An Actual Ceremony: John gets invited to a Ceremony of the White Pig. It's a really big deal for him to be invited and to be able to witness the ceremony. So John arrives at the place where the ceremony is happening. The two tribes are hooping and hollering and dancing around because they are so excited to enter a time of peace. The warrior who has been chosen as the White Pig is in the center of this giant celebration, hands tied to a spear that's stuck in the ground.
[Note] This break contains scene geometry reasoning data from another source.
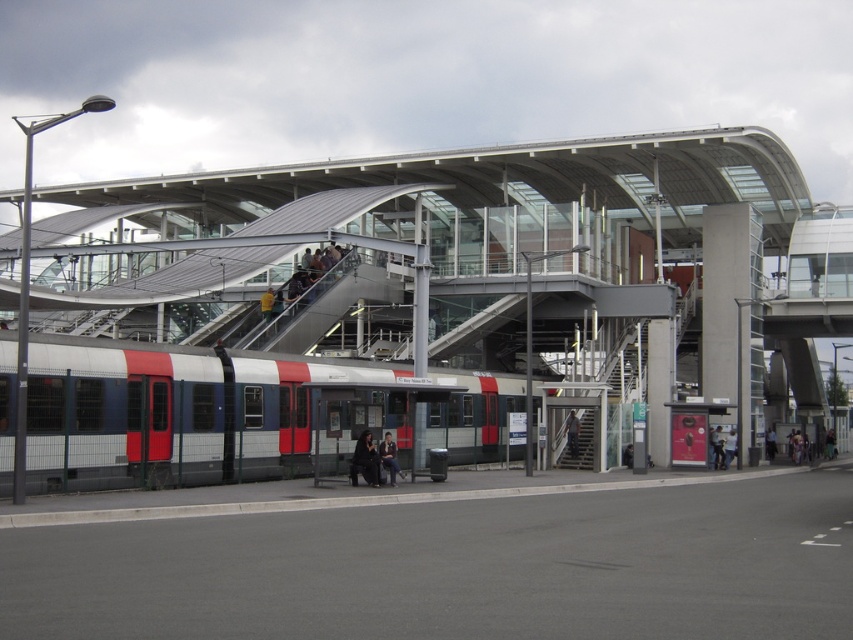 Question: Does metallic train at left come behind red and white metal train at center?

Choices:
 (A) yes
 (B) no

Answer: (B)

Question: Can you confirm if red and white metal train at center is positioned below metallic gray staircase at center?

Choices:
 (A) yes
 (B) no

Answer: (A)

Question: Among these objects, which one is farthest from the camera?

Choices:
 (A) red and white metal train at center
 (B) metallic train at left

Answer: (A)

Question: Which of the following is the farthest from the observer?

Choices:
 (A) (596, 444)
 (B) (360, 436)

Answer: (A)

Question: Is metallic train at left closer to the viewer compared to metallic gray staircase at center?

Choices:
 (A) yes
 (B) no

Answer: (A)

Question: Which of the following is the farthest from the observer?

Choices:
 (A) (389, 451)
 (B) (219, 472)
 (C) (358, 442)

Answer: (A) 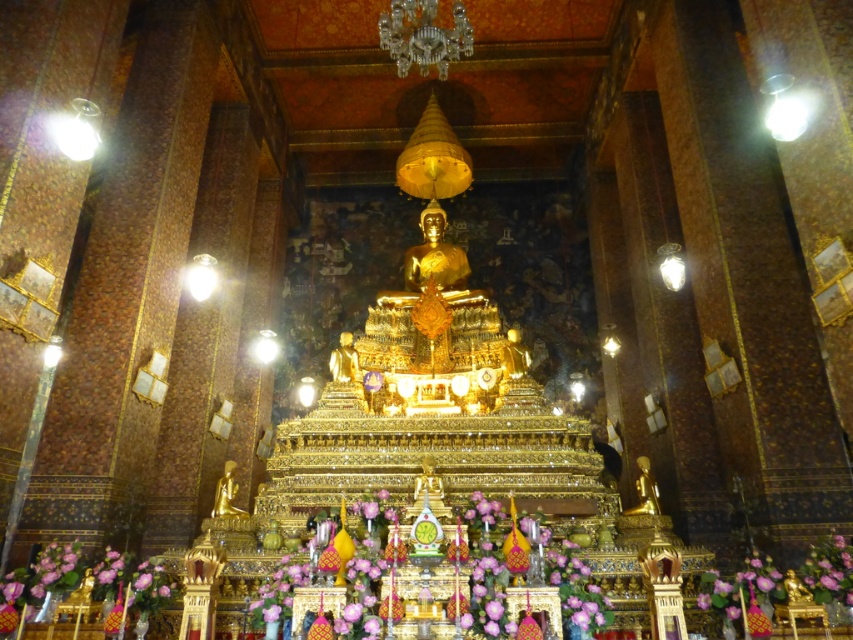 Looking at this image, you are a temple visitor who wants to place a new decoration between the purple silk flowers at center and the purple silk flower at center. Which one should you place the decoration closer to if you want it to be closer to the shorter object?

The purple silk flower at center is shorter than the purple silk flowers at center, so you should place the decoration closer to the purple silk flower at center.

You are a temple visitor who wants to place a small offering at the purple silk flower at center and the gold shiny statue at center. Which object requires more space for the offering?

The gold shiny statue at center requires more space for the offering because it occupies more space than the purple silk flower at center.

You are a temple visitor standing at the entrance and see the purple silk flowers at center and the purple silk flower at center. Which one is closer to you?

The purple silk flowers at center is closer to you because it is in front of the purple silk flower at center. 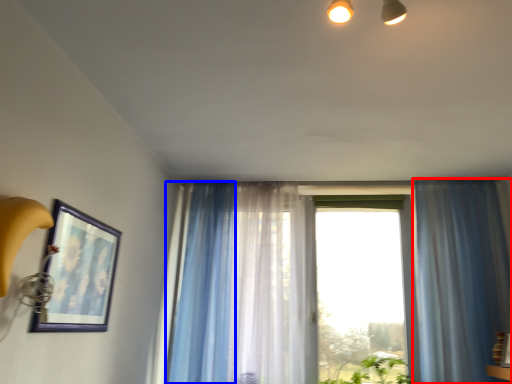 Question: Which of the following is the farthest to the observer, curtain (highlighted by a red box) or curtain (highlighted by a blue box)?

Choices:
 (A) curtain
 (B) curtain

Answer: (B) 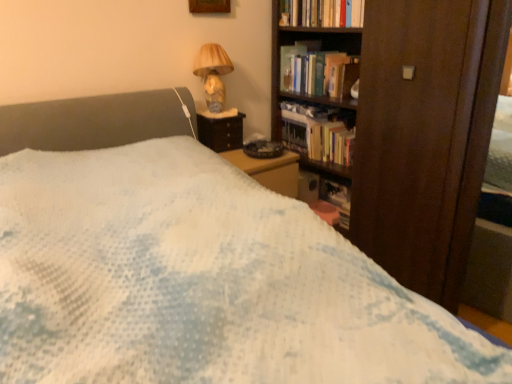 The image size is (512, 384). In order to click on free space above hardcover books at center, placed as the first book when sorted from bottom to top (from a real-world perspective) in this screenshot , I will do `click(326, 121)`. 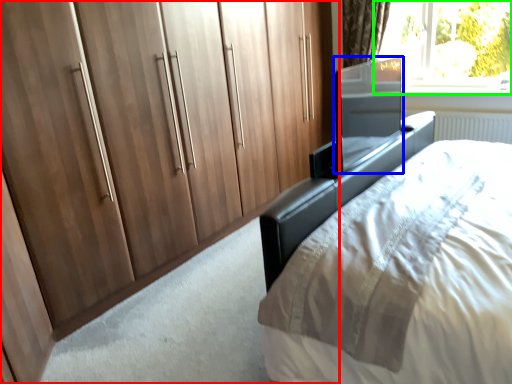 Question: Estimate the real-world distances between objects in this image. Which object is farther from cupboard (highlighted by a red box), screen door (highlighted by a blue box) or window (highlighted by a green box)?

Choices:
 (A) screen door
 (B) window

Answer: (B)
John is watching all of this, thinking, "What am I supposed to do? Do I cut the guy loose? Do I stop them and tell them its wrong? Do I say to take me in his place?" And as he is thinking and praying, all of a sudden, all of these warriors come running into the clearing screaming and celebrating up a storm! In their hands are giant sticks, and they are carrying large, live boars tied to the sticks. They lay out the boars, one after another in front of the other tribe. There are 63 boars! The tribe that caught the pigs asks the other tribe if they will accept the 63 pigs as a gift instead of their warrior as a sacrifice. They say that they know now that they shouldn't sacrifice their own because of Jesus, and even though it's a serious tradition, they'd like to give 63 boars in his place.
The other tribe huddles together and talks about it for awhile. They finally decide to take the boars in place of the warrior. And they cut him free.
How amazing is that? We are like the warrior, tied to a spear, about to be sacrificed because of our sin, and Jesus takes our place (like the boars) and cuts us free of our bonds.